Friday, January 22, 2010

Reentry, Jobs

This is an excellent program, as reported by the Twin Cities Pioneer Press, based on social enterprise principles, and though it doesn’t focus on professional criminals—those hardest to rehabilitate—it is providing a valuable service for those it does help, mostly drug offenders.

An excerpt.

“Kevin Lynch appears to be one lousy company president at first glance.

“Lynch runs a 25-year-old St. Paul-based business that makes no profit and has an annual worker turnover rate of about 400 percent. Lynch, who grew up in Edina, doesn't just celebrate this: I actually caught him last week congratulating an employee who is leaving to go work for — get this — a major competitor.

"You developed skills here, and now the world is going to benefit from them," Lynch tells a woman named Veronica during a small gathering at Rebuild Resources Inc.'s lunchroom last week. "This is exactly what's supposed to happen, and if that happened to everyone here, it would put us out of business, but it would also be the ultimate outcome."

“Say what? This guy should not be allowed to run a shower, let alone a business. It all becomes clear after you understand what Rebuild Resources is all about. It's a nonprofit social enterprise business that provides services and jobs for people in recovery, particularly ex-offenders returning to the community.

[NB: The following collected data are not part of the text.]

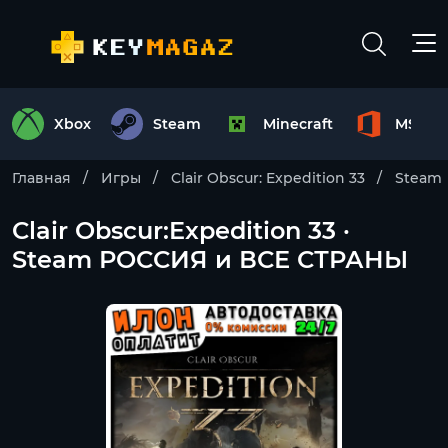
Xbox
Steam
Minecraft
MS Off
Главная
Игры
Clair Obscur: Expedition 33
Steam
Clair Obscur:Expedition 33 ·
Steam РОССИЯ и ВСЕ СТРАНЫ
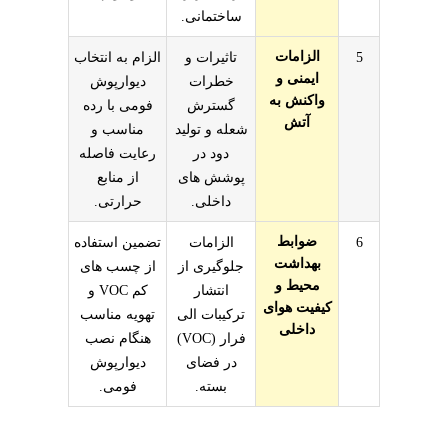
ساختمانی.
الزامات
5
تاثیرات و
الزام به انتخاب
ایمنی و
خطرات
دیوارپوش
واکنش به
گسترش
فومی با رده
آتش
شعله و تولید
مناسب و
دود در
رعایت فاصله
پوشش های
از منابع
داخلی.
حرارتی.
ضوابط
6
الزامات
تضمین استفاده
بهداشت
جلوگیری از
از چسب های
محیط و
انتشار
کم VOC و
کیفیت هوای
ترکیبات الی
تهویه مناسب
داخلی
فرار (VOC)
هنگام نصب
در فضای
دیوارپوش
بسته.
فومی.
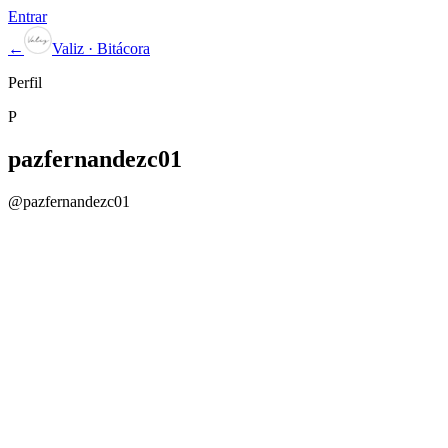
Entrar
←
Valiz · Bitácora
Perfil
P
pazfernandezc01
@
pazfernandezc01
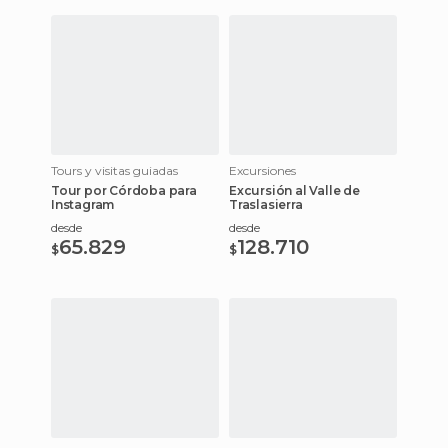
Tours y visitas guiadas
Excursiones
Tour por Córdoba para
Excursión al Valle de
Instagram
Traslasierra
desde
desde
65.829
128.710
$
$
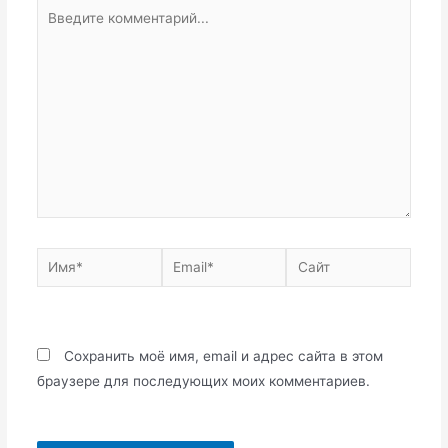
Введите
комментарий...
Имя*
Email*
Сайт
Сохранить моё имя, email и адрес сайта в этом
браузере для последующих моих комментариев.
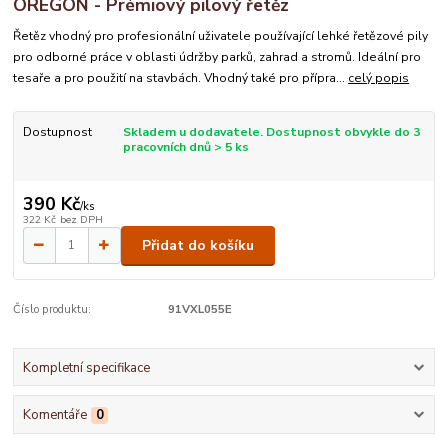
OREGON - Prémiový pilový řetěz
Řetěz vhodný pro profesionální uživatele používající lehké řetězové pily
pro odborné práce v oblasti údržby parků, zahrad a stromů. Ideální pro
tesaře a pro použití na stavbách. Vhodný také pro přípra...
celý popis
Dostupnost
Skladem u dodavatele. Dostupnost obvykle do 3
pracovních dnů > 5 ks
390 Kč
/
ks
322 Kč
bez DPH
Přidat do košíku
Číslo produktu:
91VXL055E
Kompletní specifikace
Komentáře
0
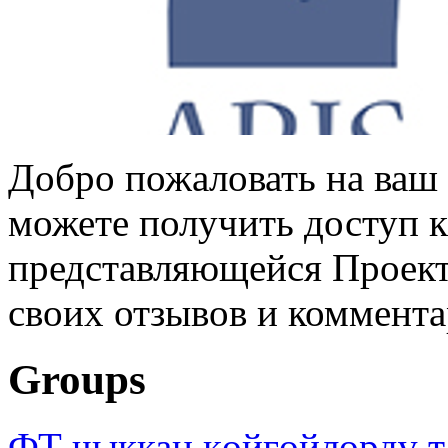
Добро пожаловать на ваш 
можете получить доступ 
представляющейся Проек
своих отзывов и коммент
Groups
ФТ чыккан көйгөйлөрдү т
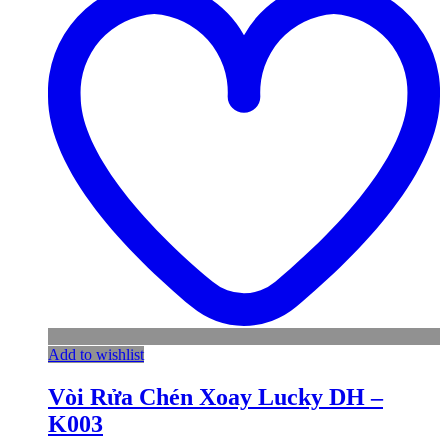
Add to wishlist
Vòi Rửa Chén Xoay Lucky DH –
K003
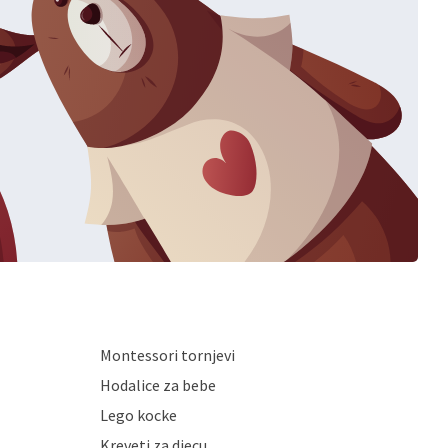
Montessori tornjevi
Hodalice za bebe
Lego kocke
Kreveti za djecu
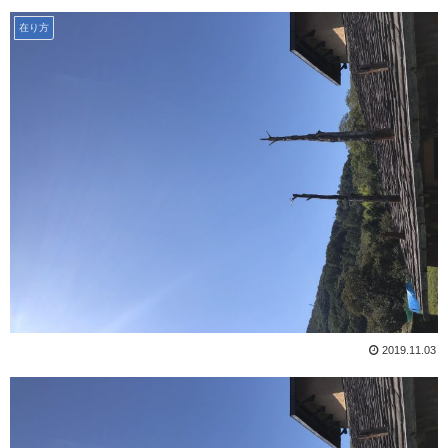
在り方
2019.11.03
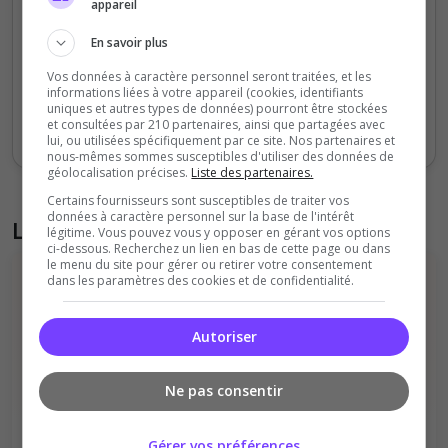
appareil
1000
En savoir plus
0
Vos données à caractère personnel seront traitées, et les
Sept
Oct
Nov
Déc
Jan
Fév
Mars
Avr
Mai
Juil
informations liées à votre appareil (cookies, identifiants
uniques et autres types de données) pourront être stockées
et consultées par 210 partenaires, ainsi que partagées avec
Votes
Clics
lui, ou utilisées spécifiquement par ce site. Nos partenaires et
nous-mêmes sommes susceptibles d'utiliser des données de
géolocalisation précises.
Liste des partenaires.
Certains fournisseurs sont susceptibles de traiter vos
données à caractère personnel sur la base de l'intérêt
Liste des avis du serveur
légitime. Vous pouvez vous y opposer en gérant vos options
ci-dessous. Recherchez un lien en bas de cette page ou dans
le menu du site pour gérer ou retirer votre consentement
dans les paramètres des cookies et de confidentialité.
Autoriser
Il n'y a pas encore d'avis sur ce serveur.
Ne pas consentir
Qualité
Staff du serveur
Gérer vos préférences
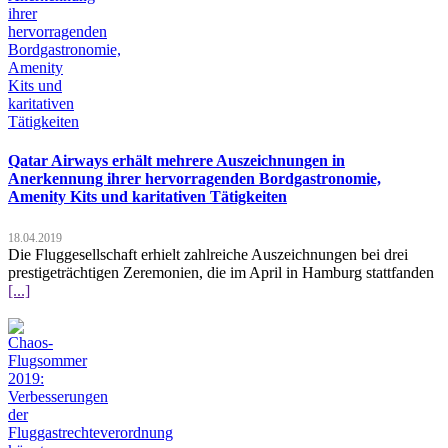
Qatar Airways erhält mehrere Auszeichnungen in
Anerkennung ihrer hervorragenden Bordgastronomie,
Amenity Kits und karitativen Tätigkeiten
18.04.2019
Die Fluggesellschaft erhielt zahlreiche Auszeichnungen bei drei
prestigeträchtigen Zeremonien, die im April in Hamburg stattfanden
[...]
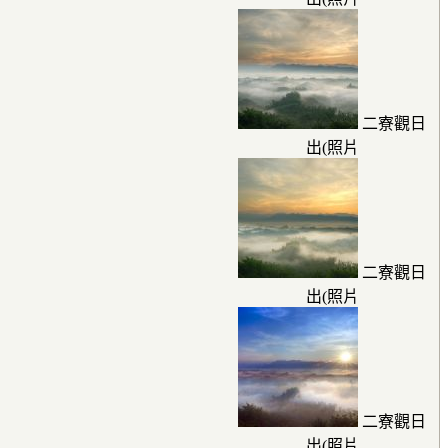
二寮觀日
出(照片
二寮觀日
出(照片
二寮觀日
出(照片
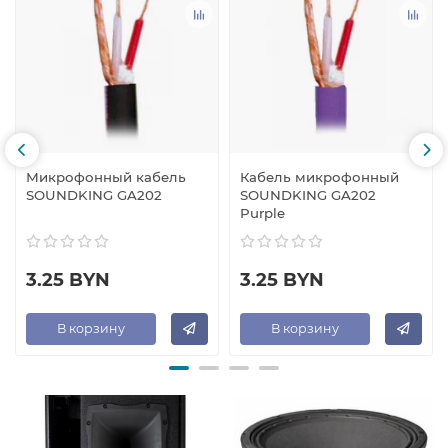
Микрофонный кабель
Кабель микрофонный
SOUNDKING GA202
SOUNDKING GA202
Purple
3.25 BYN
3.25 BYN
В корзину
В корзину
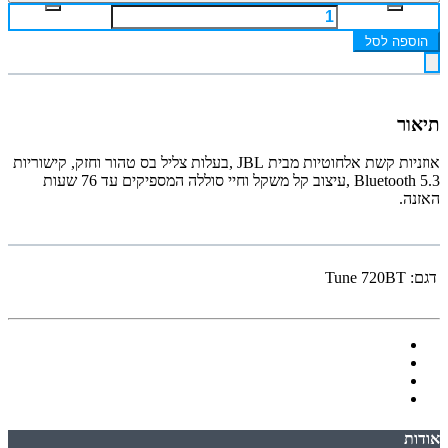
הוספה לסל
תיאור
אוזניות קשת אלחוטיות מבית JBL ,בעלות צליל בס טהור וחזק, קישוריות
5.3 Bluetooth ,עיצוב קל משקל וחיי סוללה המספיקים עד 76 שעות
האזנה.
דגם:
Tune 720BT
אודות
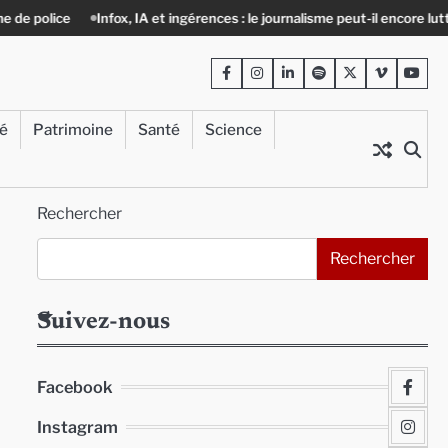
e
Infox, IA et ingérences : le journalisme peut-il encore lutter ?
Pré
Facebook
Instagram
LinkedIn
Spotify
Twitter
Viméo
Yout
té
Patrimoine
Santé
Science
Rechercher
Rechercher
Suivez-nous
Facebook
Instagram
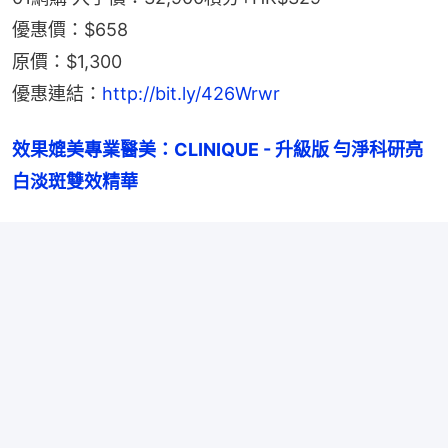
優惠價：$658
原價：$1,300
優惠連結：
http://bit.ly/426Wrwr
效果媲美專業醫美：CLINIQUE - 升級版 勻淨科研亮
白淡斑雙效精華  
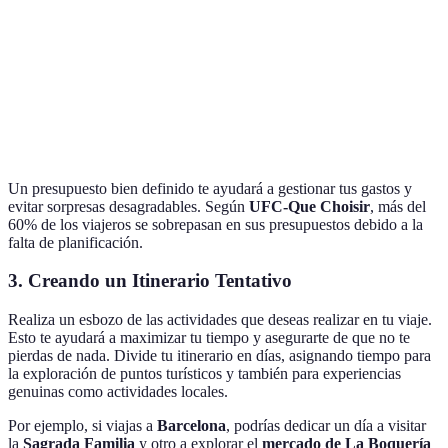
Comidas
200€
Actividades
150€
Total
1150€
Un presupuesto bien definido te ayudará a gestionar tus gastos y
evitar sorpresas desagradables. Según
UFC-Que Choisir
, más del
60% de los viajeros se sobrepasan en sus presupuestos debido a la
falta de planificación.
3. Creando un Itinerario Tentativo
Realiza un esbozo de las actividades que deseas realizar en tu viaje.
Esto te ayudará a maximizar tu tiempo y asegurarte de que no te
pierdas de nada. Divide tu itinerario en días, asignando tiempo para
la exploración de puntos turísticos y también para experiencias
genuinas como actividades locales.
Por ejemplo, si viajas a
Barcelona
, podrías dedicar un día a visitar
la
Sagrada Familia
y otro a explorar el
mercado de La Boquería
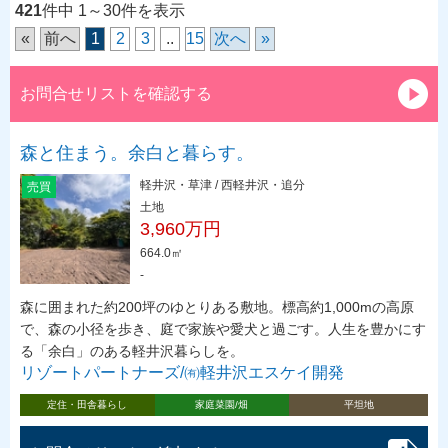
421
件中 1～30件を表示
«
前へ
1
2
3
..
15
次へ
»
お問合せリストを確認する
森と住まう。余白と暮らす。
軽井沢・草津 / 西軽井沢・追分
売買
土地
3,960万円
664.0㎡
-
森に囲まれた約200坪のゆとりある敷地。標高約1,000mの高原
で、森の小径を歩き、庭で家族や愛犬と過ごす。人生を豊かにす
る「余白」のある軽井沢暮らしを。
リゾートパートナーズ/㈲軽井沢エスケイ開発
定住・田舎暮らし
家庭菜園/畑
平坦地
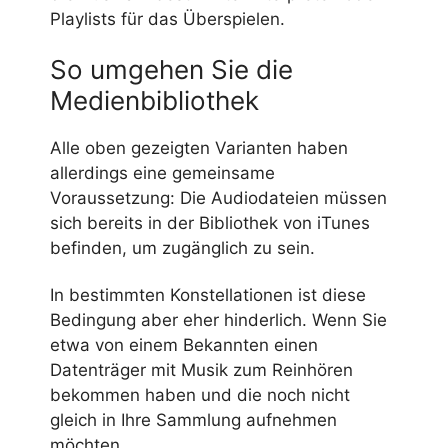
Playlists für das Überspielen.
So umgehen Sie die
Medienbibliothek
Alle oben gezeigten Varianten haben
allerdings eine gemeinsame
Voraussetzung: Die Audiodateien müssen
sich bereits in der Bibliothek von iTunes
befinden, um zugänglich zu sein.
In bestimmten Konstellationen ist diese
Bedingung aber eher hinderlich. Wenn Sie
etwa von einem Bekannten einen
Datenträger mit Musik zum Reinhören
bekommen haben und die noch nicht
gleich in Ihre Sammlung aufnehmen
möchten.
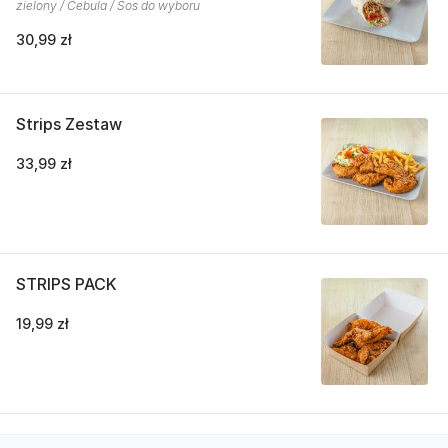
zielony / Cebula / Sos do wyboru
30,99 zł
Strips Zestaw
33,99 zł
STRIPS PACK
19,99 zł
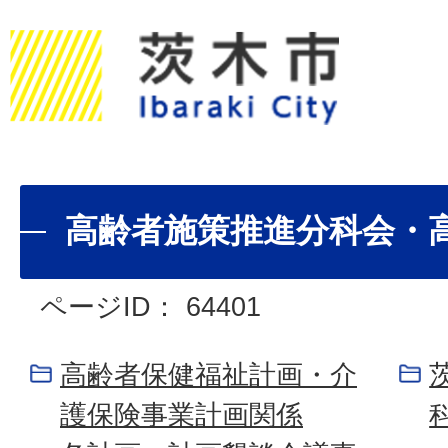
高齢者施策推進分科会・
ページID：
64401
高齢者保健福祉計画・介
護保険事業計画関係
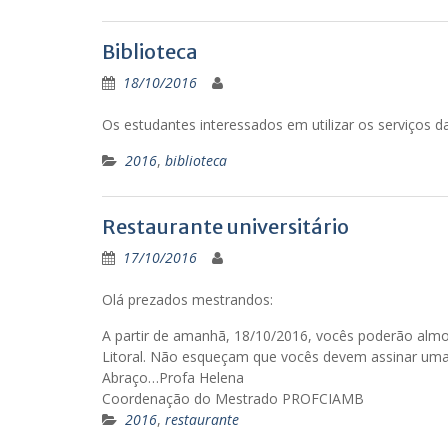
Biblioteca
18/10/2016
Os estudantes interessados em utilizar os serviços da
2016
,
biblioteca
Restaurante universitário
17/10/2016
Olá prezados mestrandos:
A partir de amanhã, 18/10/2016, vocês poderão almo
Litoral. Não esqueçam que vocês devem assinar uma l
Abraço…Profa Helena
Coordenação do Mestrado PROFCIAMB
2016
,
restaurante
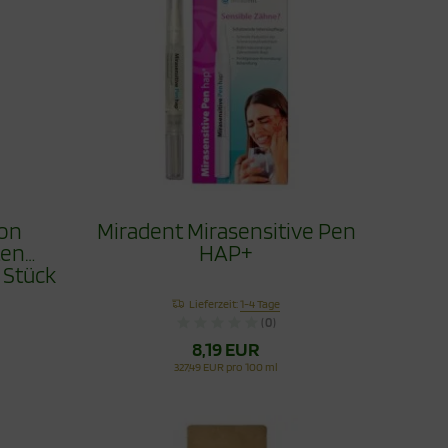
Ton
Miradent Mirasensitive Pen
ten
HAP+
 Stück
Lieferzeit:
1-4 Tage
(0)
8,19 EUR
327,49 EUR pro 100 ml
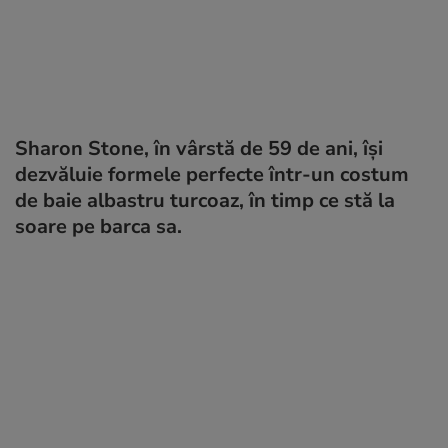
Sharon Stone, în vârstă de 59 de ani, își
dezvăluie formele perfecte într-un costum
de baie albastru turcoaz, în timp ce stă la
soare pe barca sa.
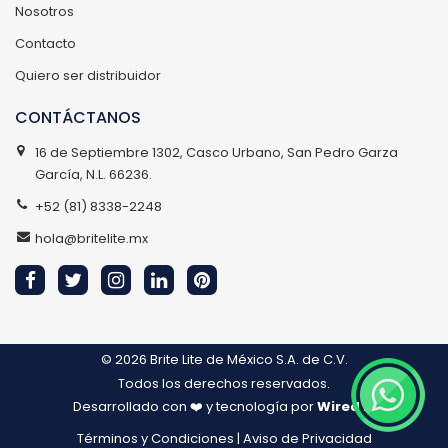
Nosotros
Contacto
Quiero ser distribuidor
CONTÁCTANOS
16 de Septiembre 1302, Casco Urbano, San Pedro Garza
García, N.L. 66236.
+52 (81) 8338-2248
hola@britelite.mx
© 2026
Brite Lite de México S.A. de C.V.
Todos los derechos reservados.
Desarrollado con ❤️ y tecnología por
Wired IT
Términos y Condiciones
|
Aviso de Privacidad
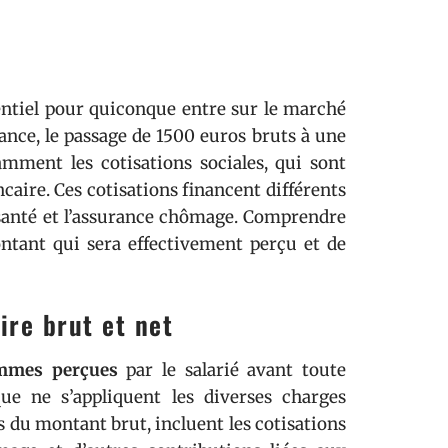
sentiel pour quiconque entre sur le marché
rance, le passage de 1500 euros bruts à une
mment les cotisations sociales, qui sont
caire. Ces cotisations financent différents
la santé et l’assurance chômage. Comprendre
ntant qui sera effectivement perçu et de
ire brut et net
ommes perçues
par le salarié avant toute
ue ne s’appliquent les diverses charges
s du montant brut, incluent les cotisations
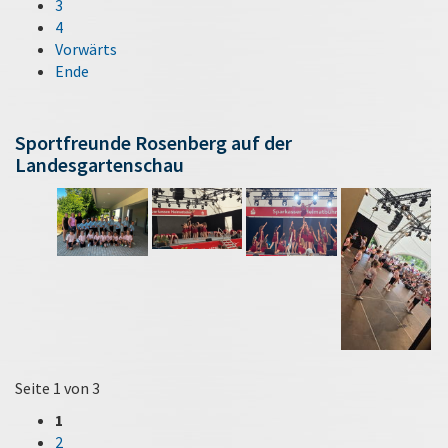
3
4
Vorwärts
Ende
Sportfreunde Rosenberg auf der
Landesgartenschau
Seite 1 von 3
1
2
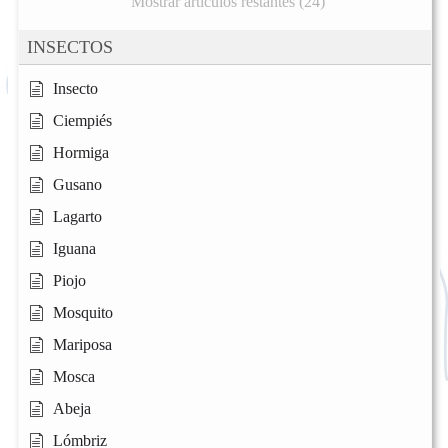
Mostrar artículos restantes (24)
INSECTOS
Insecto
Ciempiés
Hormiga
Gusano
Lagarto
Iguana
Piojo
Mosquito
Mariposa
Mosca
Abeja
Lómbriz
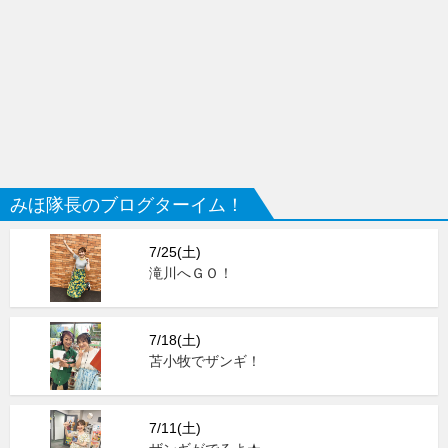
みほ隊長のブログターイム！
7/25(土)
滝川へＧＯ！
7/18(土)
苫小牧でザンギ！
7/11(土)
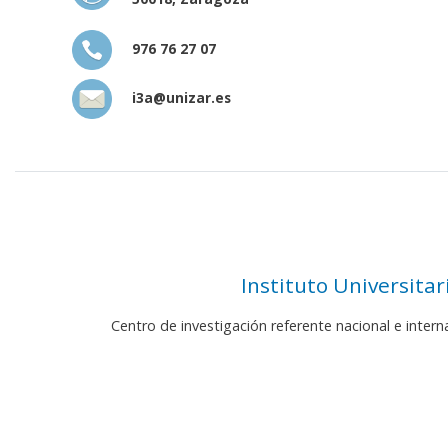
976 76 27 07
i3a@unizar.es
Instituto Universita
Centro de investigación referente nacional e inter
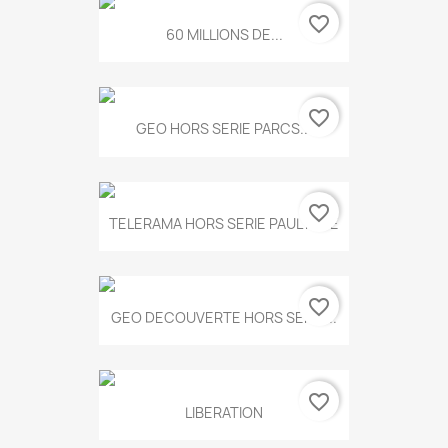
favorite_border
60 MILLIONS DE...
favorite_border
GEO HORS SERIE PARCS...
favorite_border
TELERAMA HORS SERIE PAUL KLEE
favorite_border
GEO DECOUVERTE HORS SERIE...
favorite_border
LIBERATION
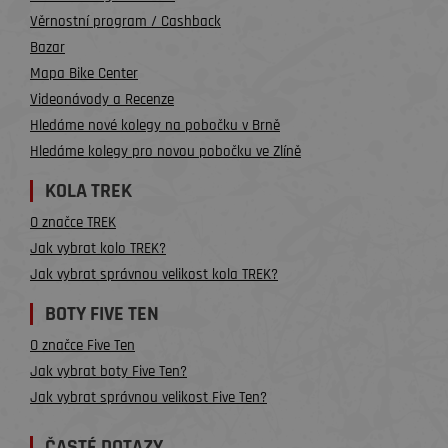
Věrnostní program / Cashback
Bazar
Mapa Bike Center
Videonávody a Recenze
Hledáme nové kolegy na pobočku v Brně
Hledáme kolegy pro novou pobočku ve Zlíně
KOLA TREK
O značce TREK
Jak vybrat kolo TREK?
Jak vybrat správnou velikost kola TREK?
BOTY FIVE TEN
O značce Five Ten
Jak vybrat boty Five Ten?
Jak vybrat správnou velikost Five Ten?
ČASTÉ DOTAZY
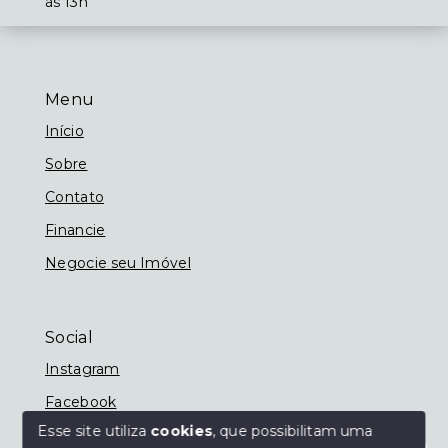
às 13h
Menu
Início
Sobre
Contato
Financie
Negocie seu Imóvel
Social
Instagram
Facebook
Esse site utiliza
cookies
, que possibilitam uma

“Judging from the hundreds of graduates — nearly 1,000 since 1984 — whose photos line the walls of the main office, the firm may be one of the city's little-known success stories.

“About 68 percent of those graduates landed permanent jobs over the years. The firm helped place 28 people, 56 percent of 2008's program graduates, in permanent jobs in the midst of the nation's deepest recession since the Great Depression. Only two graduates, 3.5 percent of the total, went back to jail. Meanwhile, the nonprofit's revenue grew from $747,260 in 2006 to $1.4 million in 2008 on the business side, along with $600,000 in philanthropic funds raised that year to help finance programs.”